SUMMARY: Progressive loss of retinal ganglion cells (RGCs) and subsequent degeneration of
optic nerve is among the most common ophthalmic neuropathies that affect populations
worldwide. A promising therapeutic strategy relies on using stem cells to reconstruct functional
retinal ganglion cells in vitro that can be used to replace dying cells in affected patients. However,
for this strategy to be successful, a thorough understanding to the molecular mechanisms of RGC
specification and differentiation are needed to elucidate and exploit normal RGC developmental
pathways and thereby maximize RGC generation for cell replacement therapies.
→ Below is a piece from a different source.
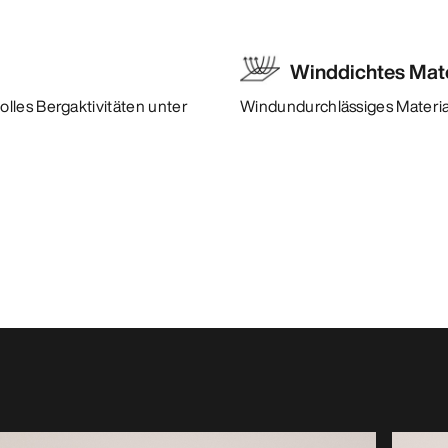
Winddichtes Mate
lles Bergaktivitäten unter
Windundurchlässiges Materia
Our previous
work has mapped the epigenetic landscape dynamics during mouse and human developing
retina. However, there is a fundamental gap in our knowledge to the role of 3D chromatin topology
in RGC development and maintenance. Experiments in this proposal will address this role by
combining innovative state of the art genomic and genetic tools to elucidate the chromatin
architecture dynamics that accompany RGC genesis and to determine how they function in vivo.
Our central hypothesis is that temporal and spatial regulation of ganglion cell genesis is
associated with dynamic 3D genomic interactions between specific non-coding DNA elements
and genes that drive RGC differentiation and optic nerve growth. To test this hypothesis, we will
elucidate the link between 3D chromatin architecture and the expression of a transcription factor
essential for RGC formation. We will also dissect the functional significance of constituents of the
regulatory landscape that accommodates RGC differentiation in vivo. Finally, we will integrate
ChIP-Seq data with techniques that map chromatin topology to elucidate the long-range genomic
interactions that are associated with components of the regulatory networks that are required for
RGC differentiation. When completed the results of this proposal will advance our understanding
to the 3D regulatory landscape that accommodates the generation of RGCs in vivo, a necessary
knowledge to enhance RGC replacement therapies in RGC degenerative diseases.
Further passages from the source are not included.